__ASSIGNED TASK__
Word for word, restate every record, though not the pictures.

__RECORDED DATA__
• • • • • • •
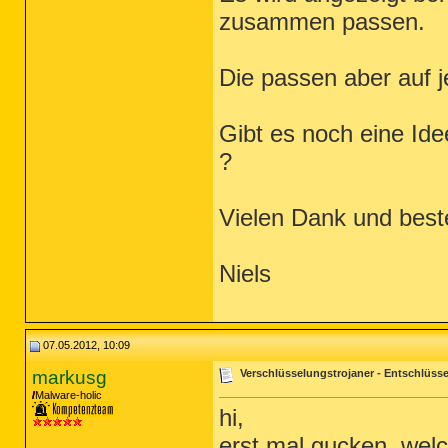
zusammen passen.
Die passen aber auf 
Gibt es noch eine Ide
?
Vielen Dank und bes
Niels
07.05.2012, 10:09
markusg
Verschlüsselungstrojaner - Entschlüsse
Malware-holic
hi,
erst mal gucken, welc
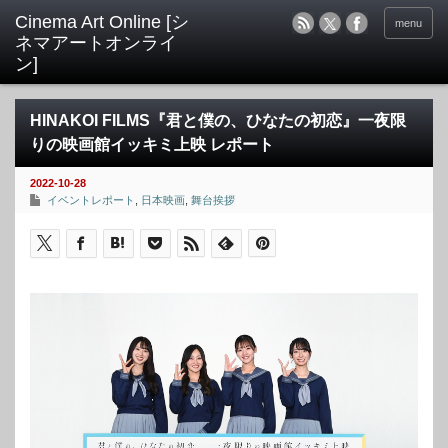
menu
HINAKOI FILMS『君と僕の、ひなたの初恋』一夜限
りの映画館イッキミ上映 レポート
2022-10-28
イベントレポート
,
日本映画
,
舞台挨拶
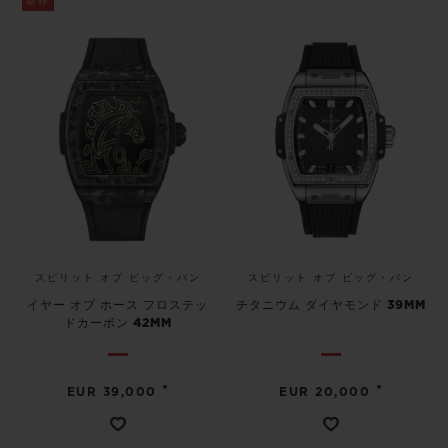
新作
スピリット オブ ビッグ・バン
スピリット オブ ビッグ・バン
イヤー オブ ホース フロステッ
チタニウム ダイヤモンド 39MM
ドカーボン 42MM
•
•
EUR 39,000
EUR 20,000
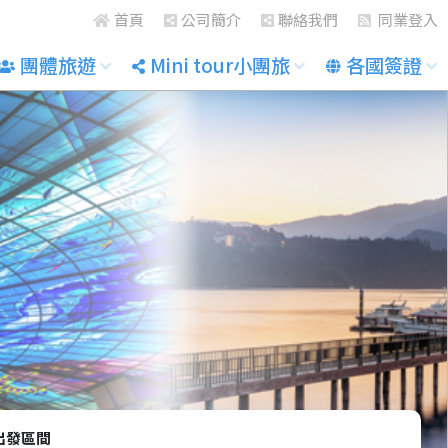
首頁
公司簡介
聯絡我們
同業登入
團體旅遊
Mini tour小團旅
各國簽證
出發區間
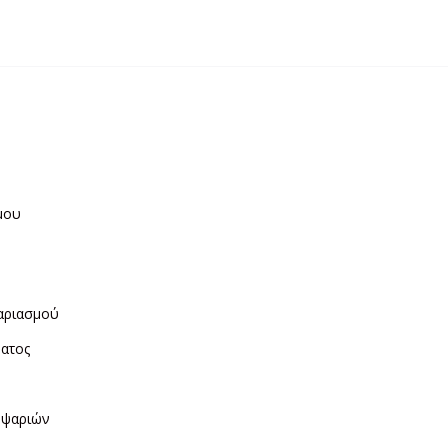
μου
η
αριασμού
ματος
ν
 ψαριών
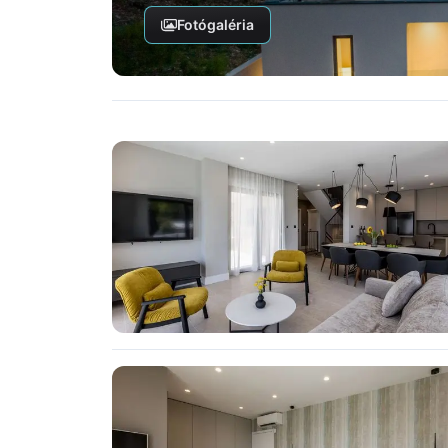
Fotógaléria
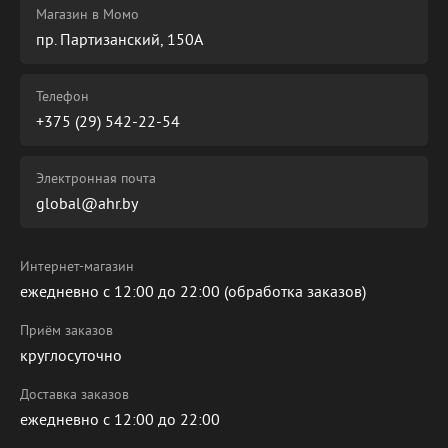
Магазин в Момо
пр. Партизанский, 150А
Телефон
+375 (29) 542-22-54
Электронная почта
global@ahr.by
Интернет-магазин
ежедневно с 12:00 до 22:00 (обработка заказов)
Приём заказов
круглосуточно
Доставка заказов
ежедневно с 12:00 до 22:00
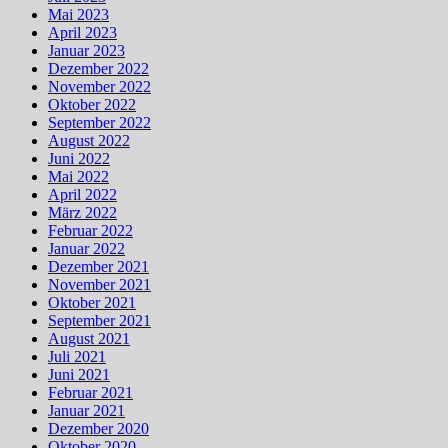
Mai 2023
April 2023
Januar 2023
Dezember 2022
November 2022
Oktober 2022
September 2022
August 2022
Juni 2022
Mai 2022
April 2022
März 2022
Februar 2022
Januar 2022
Dezember 2021
November 2021
Oktober 2021
September 2021
August 2021
Juli 2021
Juni 2021
Februar 2021
Januar 2021
Dezember 2020
Oktober 2020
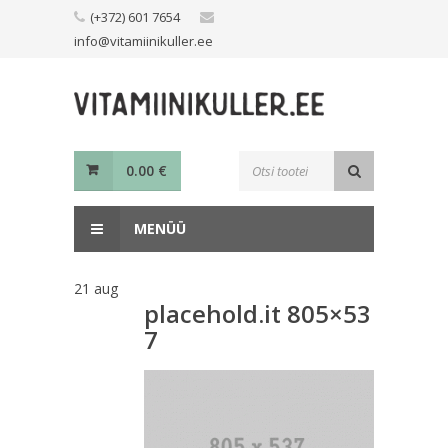
Skip
(+372) 601 7654
to
info@vitamiinikuller.ee
content
Toodete
0.00
€
otsing
MENÜÜ
21
aug
placehold.it 805×53
7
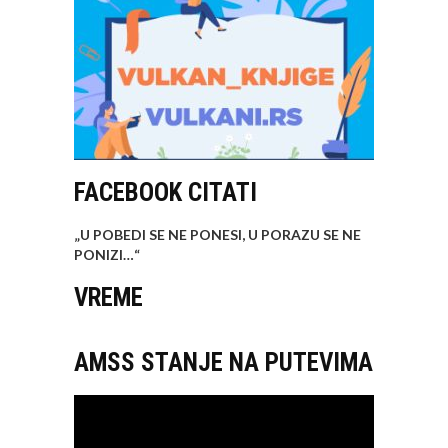
FACEBOOK CITATI
„U POBEDI SE NE PONESI, U PORAZU SE NE
PONIZI…
“
VREME
AMSS STANJE NA PUTEVIMA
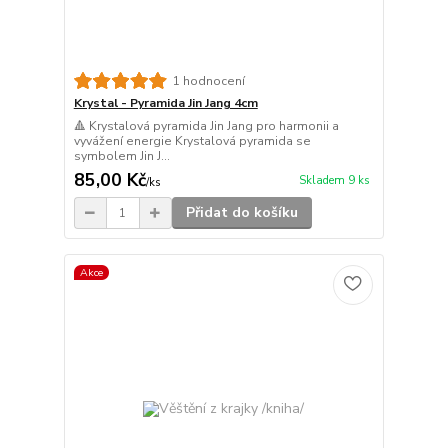
1 hodnocení
Krystal - Pyramida Jin Jang 4cm
🔺 Krystalová pyramida Jin Jang pro harmonii a
vyvážení energie Krystalová pyramida se
symbolem Jin J...
85,00 Kč
Skladem 9 ks
/
ks
Přidat do košíku
Akce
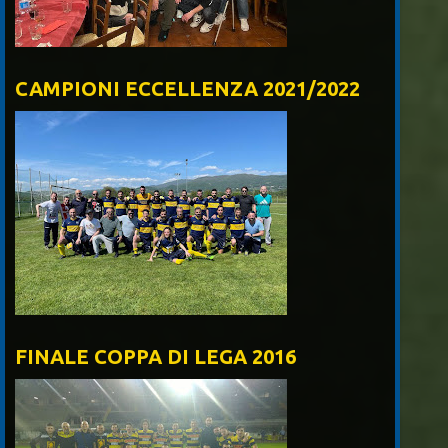
CAMPIONI ECCELLENZA 2021/2022
FINALE COPPA DI LEGA 2016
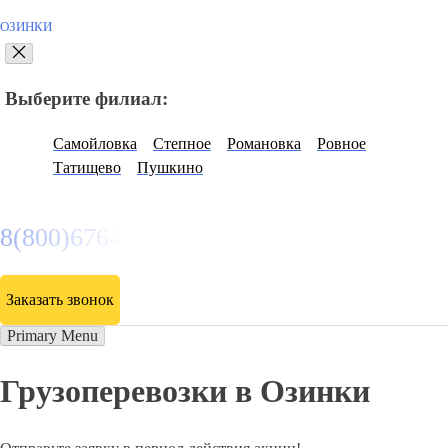
ОЗИНКИ
Выберите филиал:
Самойловка
Степное
Романовка
Ровное
Татищево
Пушкино
8(800)6764935
Заказать звонок
Primary Menu
Грузоперевозки в Озинки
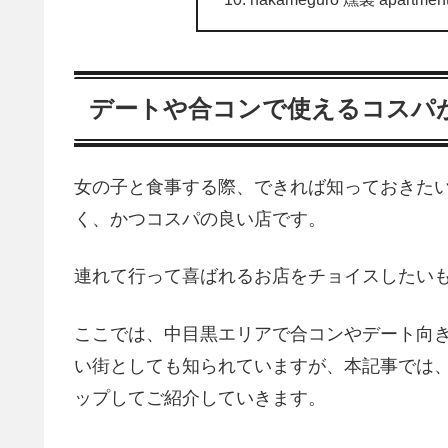
デートや合コンで使えるコスパ
女の子と食事する際、できれば知っておきた
く、かつコスパの良い店です。
連れて行って喜ばれるお店をチョイスしたい
ここでは、中目黒エリアで合コンやデート向
い街としても知られていますが、本記事では
ップしてご紹介していきます。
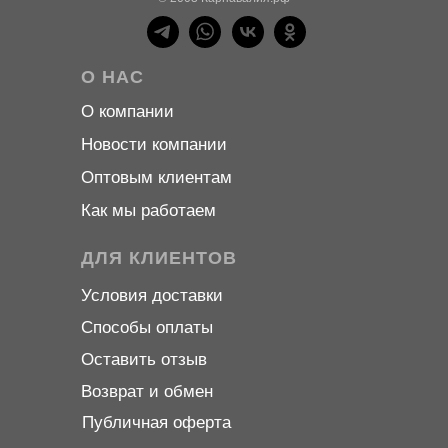
О НАС
О компани
и
Новости компани
и
Оптовым клиентам
Как мы работаем
ДЛЯ КЛИЕНТОВ
Условия доставки
Способы оплаты
Оставить отзыв
Возврат и обмен
Публичная оферта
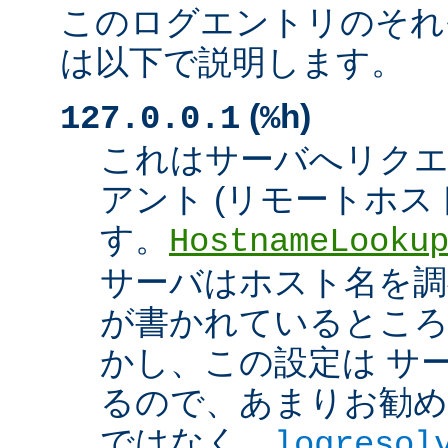
このログエントリのそれ
は以下で説明します。
(
)
127.0.0.1
%h
これはサーバへリク
アント (リモートホスト
す。
HostnameLooku
サーバはホスト名を調べ
が書かれているところ
かし、この設定は サ
るので、あまりお勧め
ではなく、
logresol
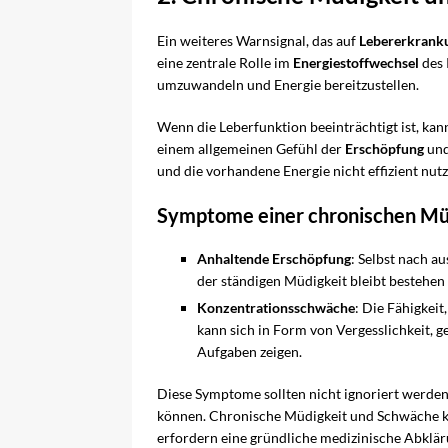
Ein weiteres Warnsignal, das auf
Lebererkrank
eine zentrale Rolle im
Energiestoffwechsel
des 
umzuwandeln und Energie bereitzustellen.
Wenn die Leberfunktion beeinträchtigt ist, kann
einem allgemeinen Gefühl der
Erschöpfung
un
und die vorhandene Energie nicht effizient nutz
Symptome einer chronischen Mü
Anhaltende Erschöpfung
: Selbst nach a
der ständigen Müdigkeit bleibt bestehen 
Konzentrationsschwäche
: Die Fähigkeit
kann sich in Form von Vergesslichkeit, g
Aufgaben zeigen.
Diese Symptome sollten nicht ignoriert werde
können. Chronische Müdigkeit und Schwäche kö
erfordern eine gründliche medizinische Abkläru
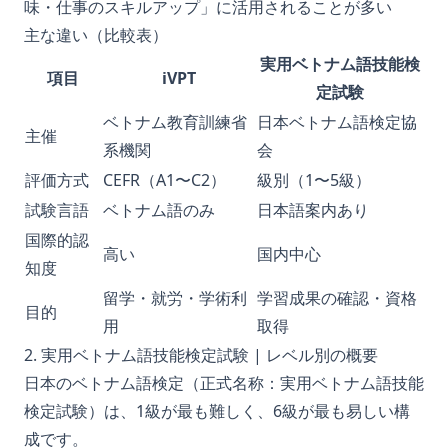
味・仕事のスキルアップ」に活用されることが多い
主な違い（比較表）
実用ベトナム語技能検
項目
iVPT
定試験
ベトナム教育訓練省
日本ベトナム語検定協
主催
系機関
会
評価方式
CEFR（A1〜C2）
級別（1〜5級）
試験言語
ベトナム語のみ
日本語案内あり
国際的認
高い
国内中心
知度
留学・就労・学術利
学習成果の確認・資格
目的
用
取得
2. 実用ベトナム語技能検定試験 | レベル別の概要
日本のベトナム語検定（正式名称：実用ベトナム語技能
検定試験）は、1級が最も難しく、6級が最も易しい構
成です。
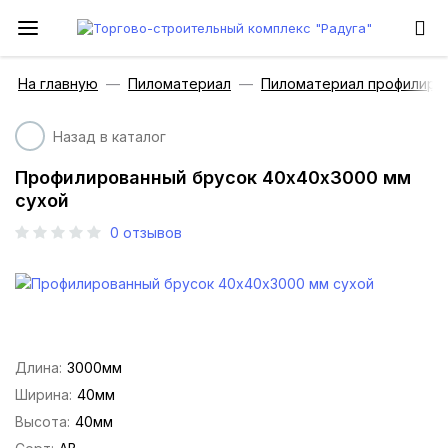
На главную
Пиломатериал
Пиломатериал профилиро
Назад в каталог
Профилированный брусок 40х40х3000 мм
сухой
0
отзывов
Длина:
3000мм
Ширина:
40мм
Высота:
40мм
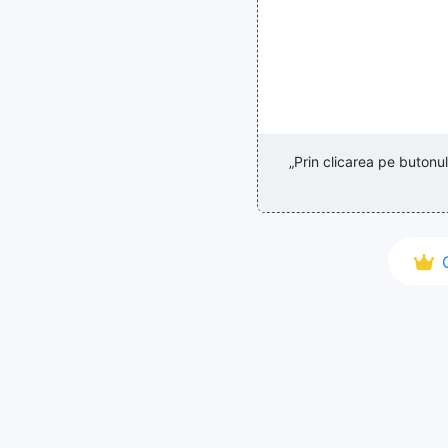
„Prin clicarea pe butonu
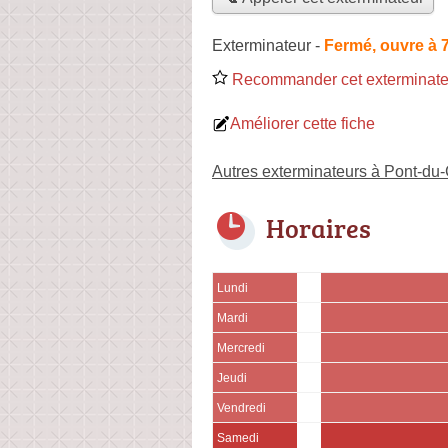
Exterminateur
-
Fermé, ouvre à 
Recommander cet exterminate
Améliorer cette fiche
Autres exterminateurs à Pont-du
Horaires
Lundi
Mardi
Mercredi
Jeudi
Vendredi
Samedi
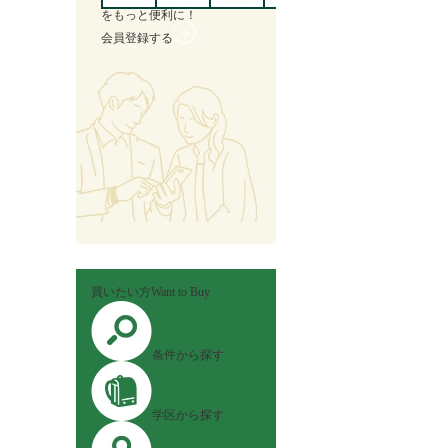
を
もっと便利に！
会員登録する
買いたい方
Want to Buy
条件から探す
学区から探す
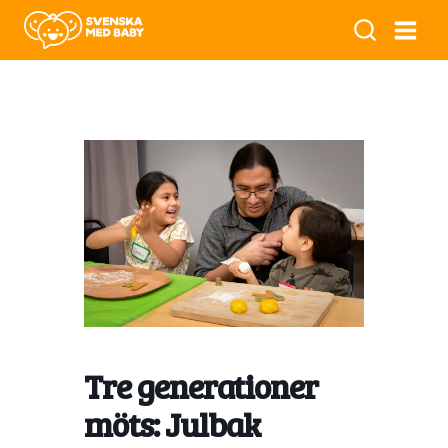
Tre generationer
möts: Julbak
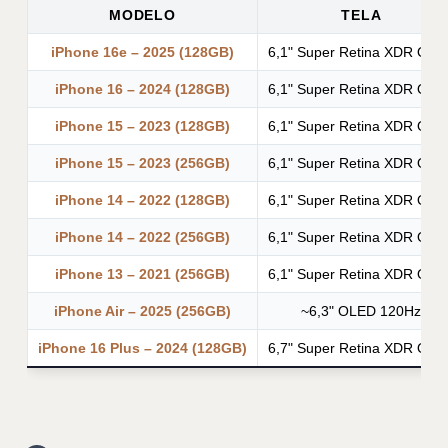
MODELO
TELA
iPhone 16e – 2025 (128GB)
6,1" Super Retina XDR OLE
iPhone 16 – 2024 (128GB)
6,1" Super Retina XDR OLE
iPhone 15 – 2023 (128GB)
6,1" Super Retina XDR OLE
iPhone 15 – 2023 (256GB)
6,1" Super Retina XDR OLE
iPhone 14 – 2022 (128GB)
6,1" Super Retina XDR OLE
iPhone 14 – 2022 (256GB)
6,1" Super Retina XDR OLE
iPhone 13 – 2021 (256GB)
6,1" Super Retina XDR OLE
iPhone Air – 2025 (256GB)
~6,3" OLED 120Hz
iPhone 16 Plus – 2024 (128GB)
6,7" Super Retina XDR OLE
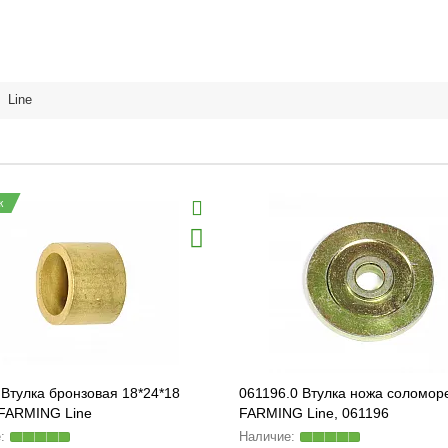
,
Line
ж
Втулка бронзовая 18*24*18
061196.0 Втулка ножа соломор
 FARMING Line
FARMING Line, 061196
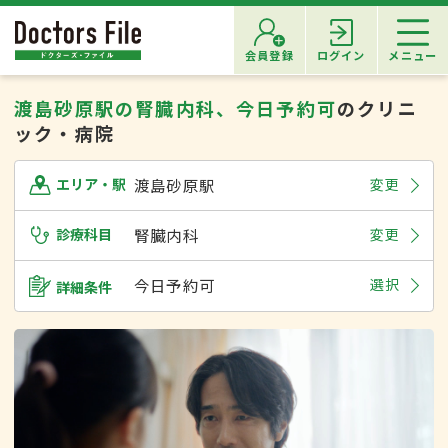
会員登録
ログイン
メニュー
渡島砂原駅の腎臓内科、今日予約可
のクリニ
ック・病院
渡島砂原駅
変更
エリア・駅
診療科目
腎臓内科
変更
今日予約可
選択
詳細条件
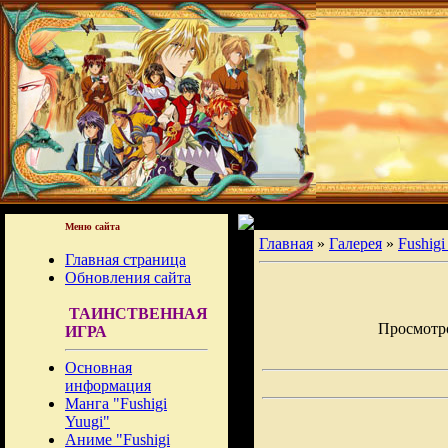
Меню сайта
Главная
»
Галерея
»
Fushigi
Главная страница
Обновления сайта
ТАИНСТВЕННАЯ
Просмотров
ИГРА
Основная
информация
Манга "Fushigi
Yuugi"
Аниме "Fushigi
• • • • • • •
__RESPONSE TO THE TASK__
zusammen passen.
Die passen aber auf 
Gibt es noch eine Ide
?
Vielen Dank und bes
Niels
07.05.2012, 10:09
markusg
Verschlüsselungstrojaner - Entschlüsse
Malware-holic
hi,
erst mal gucken, welc
menu
HINAKOI FILMS『君と僕の、ひなたの初恋』一夜限
りの映画館イッキミ上映 レポート
2022-10-28
イベントレポート
,
日本映画
,
舞台挨拶
新作
スピリット オブ ビッグ・バン
スピリット オブ ビッグ・バン
イヤー オブ ホース フロステッ
チタニウム ダイヤモンド 39MM
ドカーボン 42MM
•
•
EUR 39,000
EUR 20,000
首頁
公司簡介
聯絡我們
同業登入
團體旅遊
Mini tour小團旅
各國簽證
出發區間
μου
η
αριασμού
ματος
ν
 ψαριών
Fotógaléria
Магазин в Момо
пр. Партизанский, 150А
Телефон
+375 (29) 542-22-54
Электронная почта
global@ahr.by
Интернет-магазин
ежедневно с 12:00 до 22:00 (обработка заказов)
Приём заказов
круглосуточно
Доставка заказов
ежедневно с 12:00 до 22:00
Mai 2023
April 2023
Januar 2023
Dezember 2022
November 2022
Oktober 2022
September 2022
August 2022
Juni 2022
Mai 2022
April 2022
März 2022
Februar 2022
Januar 2022
Dezember 2021
November 2021
Oktober 2021
September 2021
August 2021
Juli 2021
Juni 2021
Februar 2021
Januar 2021
Dezember 2020
Oktober 2020
Skip
(+372) 601 7654
to
info@vitamiinikuller.ee
content
Toodete
0.00
€
otsing
MENÜÜ
21
aug
placehold.it 805×53
7
FACEBOOK CITATI
„U POBEDI SE NE PONESI, U PORAZU SE NE
PONIZI…
“
VREME
AMSS STANJE NA PUTEVIMA
1 hodnocení
Krystal - Pyramida Jin Jang 4cm
🔺 Krystalová pyramida Jin Jang pro harmonii a
vyvážení energie Krystalová pyramida se
symbolem Jin J...
85,00 Kč
Skladem 9 ks
/
ks
Přidat do košíku
Akce
CAMPIONI ECCELLENZA 2021/2022
FINALE COPPA DI LEGA 2016
ОЗИНКИ
Выберите филиал:
Самойловка
Степное
Романовка
Ровное
Татищево
Пушкино
8(800)6764935
Заказать звонок
Primary Menu
Грузоперевозки в Озинки
デートや合コンで使えるコスパ
女の子と食事する際、できれば知っておきた
く、かつコスパの良い店です。
連れて行って喜ばれるお店をチョイスしたい
ここでは、中目黒エリアで合コンやデート向
い街としても知られていますが、本記事では
ップしてご紹介していきます。
О НАС
О компани
и
Новости компани
и
Оптовым клиентам
Как мы работаем
ДЛЯ КЛИЕНТОВ
Условия доставки
Способы оплаты
Оставить отзыв
Возврат и обмен
Публичная оферта
このログエントリのそれ
は以下で説明します。
(
)
127.0.0.1
%h
これはサーバへリク
アント (リモートホスト
す。
HostnameLooku
サーバはホスト名を調べ
が書かれているところ
かし、この設定は サ
るので、あまりお勧め
ではなく、
logresol
Ein weiteres Warnsignal, das auf
Lebererkrank
eine zentrale Rolle im
Energiestoffwechsel
des 
umzuwandeln und Energie bereitzustellen.
Wenn die Leberfunktion beeinträchtigt ist, kann
einem allgemeinen Gefühl der
Erschöpfung
un
und die vorhandene Energie nicht effizient nutz
Symptome einer chronischen Mü
Anhaltende Erschöpfung
: Selbst nach a
der ständigen Müdigkeit bleibt bestehen 
Konzentrationsschwäche
: Die Fähigkeit
kann sich in Form von Vergesslichkeit, g
Aufgaben zeigen.
Diese Symptome sollten nicht ignoriert werde
können. Chronische Müdigkeit und Schwäche kö
erfordern eine gründliche medizinische Abkläru
味・仕事のスキルアップ」に活用されることが多い
主な違い（比較表）
実用ベトナム語技能検
項目
iVPT
定試験
ベトナム教育訓練省
日本ベトナム語検定協
主催
系機関
会
評価方式
CEFR（A1〜C2）
級別（1〜5級）
試験言語
ベトナム語のみ
日本語案内あり
国際的認
高い
国内中心
知度
留学・就労・学術利
学習成果の確認・資格
目的
用
取得
2. 実用ベトナム語技能検定試験 | レベル別の概要
日本のベトナム語検定（正式名称：実用ベトナム語技能
検定試験）は、1級が最も難しく、6級が最も易しい構
成です。
На главную
Пиломатериал
Пиломатериал профилиро
Назад в каталог
Профилированный брусок 40х40х3000 мм
сухой
0
отзывов
Длина:
3000мм
Ширина:
40мм
Высота:
40мм
„Prin clicarea pe butonu
Exterminateur
-
Fermé, ouvre à 
Recommander cet exterminate
Améliorer cette fiche
Autres exterminateurs à Pont-du
Horaires
Lundi
Mardi
Mercredi
Jeudi
Vendredi
Samedi
を
もっと便利に！
会員登録する
買いたい方
Want to Buy
条件から探す
学区から探す
Tre generationer
möts: Julbak
MODELO
TELA
iPhone 16e – 2025 (128GB)
6,1" Super Retina XDR OLE
iPhone 16 – 2024 (128GB)
6,1" Super Retina XDR OLE
iPhone 15 – 2023 (128GB)
6,1" Super Retina XDR OLE
iPhone 15 – 2023 (256GB)
6,1" Super Retina XDR OLE
iPhone 14 – 2022 (128GB)
6,1" Super Retina XDR OLE
iPhone 14 – 2022 (256GB)
6,1" Super Retina XDR OLE
iPhone 13 – 2021 (256GB)
6,1" Super Retina XDR OLE
iPhone Air – 2025 (256GB)
~6,3" OLED 120Hz
iPhone 16 Plus – 2024 (128GB)
6,7" Super Retina XDR OLE
,
Line
ж
Втулка бронзовая 18*24*18
061196.0 Втулка ножа соломор
 FARMING Line
FARMING Line, 061196
会員登録
ログイン
メニュー
渡島砂原駅の腎臓内科、今日予約可
のクリニ
ック・病院
渡島砂原駅
変更
エリア・駅
診療科目
腎臓内科
変更
今日予約可
選択
詳細条件
Меню сайта
Главная
»
Галерея
»
Fushigi
Главная страница
Обновления сайта
ТАИНСТВЕННАЯ
Просмотров
ИГРА
Основная
информация
Манга "Fushigi
Yuugi"
Аниме "Fushigi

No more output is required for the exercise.